I'm thinking that the alters, when they crop up, drop everything and run home and change. When Buck came out, he didn't charge the school and punch Samurai knot kid in the face. He drove home and got the kid later.

I assume when Alice came out at the mall, she did the same. I don't see Tara's sister hanging around with one of the alters.

I'm also going to assume that the alters usually come out directly from Tara. They all seem to be completely able to function in most situations on their own, so I don't really see the need for Buck to come out while Alice in charge. She dealt with the teacher problem just fine - no need for Buck to come out swinging.

Maybe these are all just handy plot devices to keep everything going in the right direction, but I'm willing to work with it.

Alice might have gone too far with the soap in the mouth thing (though the daughter completely deserved it), she did make a photo album for her, and remind her that her mother loves her.

To me, the bigger issue was that if she plans on taking over in the future, why would she enforce Tara's love to her daughter and fill a photo album with pictures of her with her mom?

So far I am loving the show. Lots of LOL moments, including "literary boners" and "loving Orel".

Anonymous said...

It is very difficult for me to get over my anger that they are allowing the daughter to still socialize with someone abusive and doing nothing to really help her understand why this is bad. (I'm not suggesting banning the boy because that will only increase her need to be with him).

I was also furious at Tara's excusing of the unprotected sex. Yes, people are stupid, that doesn't make it ok!

So I have to work hard to keep those feelings in check and allow the show to move on its own pace.

The daughter is a graceless ingrate. The fact is that it took Alice to make her realize if she wants to be on her own she has to at least start taking some responsibility made it well worth it to me. (Her pout on the couch of "I need money" definitely made me want to say "Then you need to get a job")

Parents always talk about teens "just being like that" when I have to say a lot of it really is their own issues they've created.

As for the alter changes, Alice is quite alive and real at the mall before she changes clothes so I don't think that will be an issue.
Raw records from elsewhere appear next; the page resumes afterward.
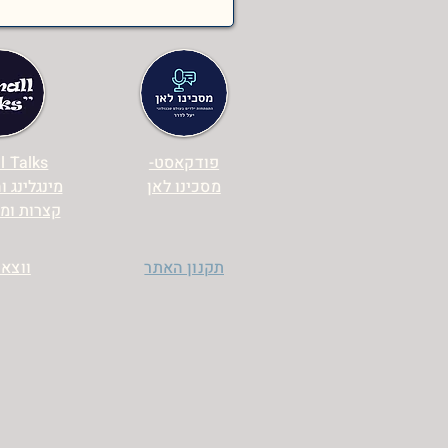
פודקאסט-
l Talks
מסכינו לאן
מינגלינג 
קצרות ומ
תקנון האתר
ווצאפ: 7981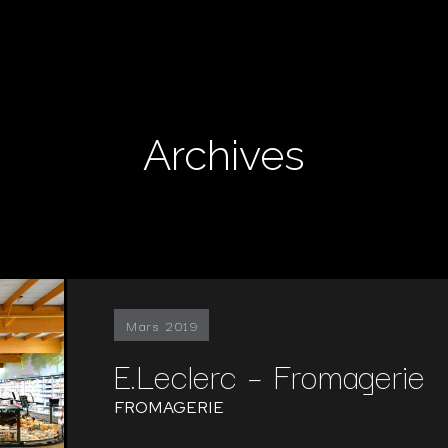
Archives
Mars 2019
E.Leclerc – Fromagerie
FROMAGERIE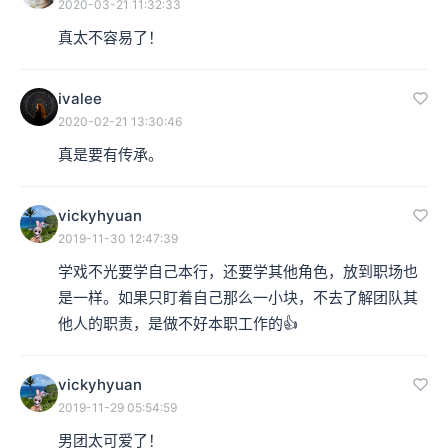
2020-03-21 11:32:33
本集编辑：Ro
真太不容易了！
ivalee
2020-02-21 13:30:46
真是要有传承。
vickyhyuan
2019-11-30 12:47:39
学戏不光要学自己本行，还要学其他角色，放到职场也
是一样。如果只盯着自己那么一小块，不去了解团队其
他人的职责，是做不好本职工作的👍
vickyhyuan
2019-11-29 05:54:59
男团太可爱了！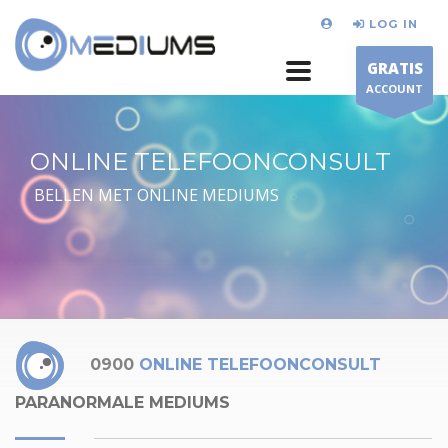
LOG IN
GRATIS
ACCOUNT
ONLINE TELEFOONCONSULT
BELLEN MET ONLINE MEDIUMS
0900
ONLINE TELEFOONCONSULT
PARANORMALE MEDIUMS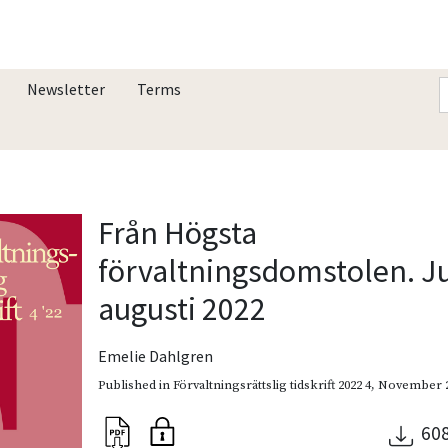
Newsletter
Terms
Från Högsta
förvaltningsdomstolen. J
augusti 2022
Emelie Dahlgren
Published in
Förvaltningsrättslig tidskrift 2022 4
,
November 
60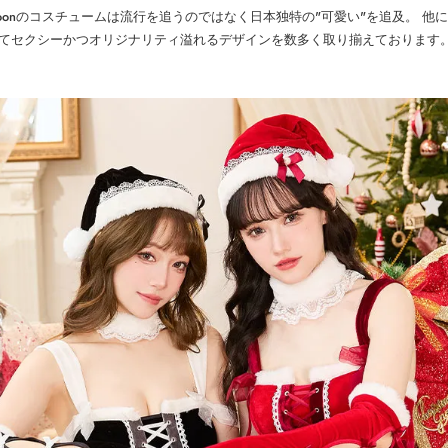
ymoonのコスチュームは流行を追うのではなく日本独特の"可愛い"を追及。 他
てセクシーかつオリジナリティ溢れるデザインを数多く取り揃えております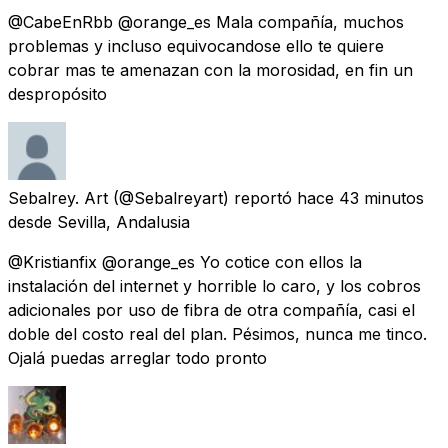
@CabeEnRbb @orange_es Mala compañía, muchos
problemas y incluso equivocandose ello te quiere
cobrar mas te amenazan con la morosidad, en fin un
despropósito
Sebalrey. Art
(@Sebalreyart) reportó
hace 43 minutos
desde
Sevilla, Andalusia
@Kristianfix @orange_es Yo cotice con ellos la
instalación del internet y horrible lo caro, y los cobros
adicionales por uso de fibra de otra compañía, casi el
doble del costo real del plan. Pésimos, nunca me tinco.
Ojalá puedas arreglar todo pronto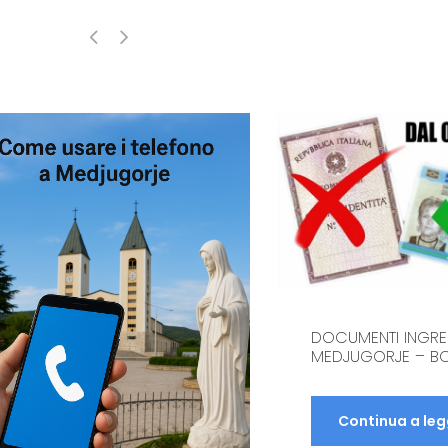
DOCUMENTI INGR
MEDJUGORJE – BO
Continua a le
It might make for amusing and interesting plot points in the future for people not to be able to so easily and immediately note who they are talking to.

-EmeraldLiz

Brian said...

I'm still reserving judgment. The show is very watchable but I'm not convinced yet. I don't demand strict realism from a TV show or movie but I am having a bit of trouble buying into even the invented reality of the show...the family dynamics are just way too comedy-friendly and laid-back even with the daughter's lashing out. The father is a cipher right now. I do not look forward to Marshall's anachronistic friend. And I wish Toni Collette wasn't going so over-the-top with the alter characterizations...it's possible to do the '50s housewife thing without exaggerating it like that (see January Jones on Mad Men). It just feels way too much like Collette is playing all the alters for comedy, rather than a natural outgrowth of her DID/MPD/whatever.

Crispy said...

Like someone said in an earlier post, the alters weren't born and developed over time. They were created from Tara's mind, with all of her own ideas on them. I'm sure she has preconceived ideas about what the "perfect" housewife, manliest man and most brazen teen look like. These are creations from her mind, and will surely be caricatures of what the real things look like.

Kinny said...

I agree about the alters being somewhat obvious without the clothes. If you recall from episode one, the Buck transformation happened in the car, and I thought it very effective how he/she pulled up her hair and hardened his/her jaw, and reached for the glasses and cigarettes. (Ok, the last is a cheat - some props fit in a glove department.) I would love to see a longer scene, though, where Toni Collette is forced to use only her physical acting skills to portray an alter change - no costume, no props, no dialogue.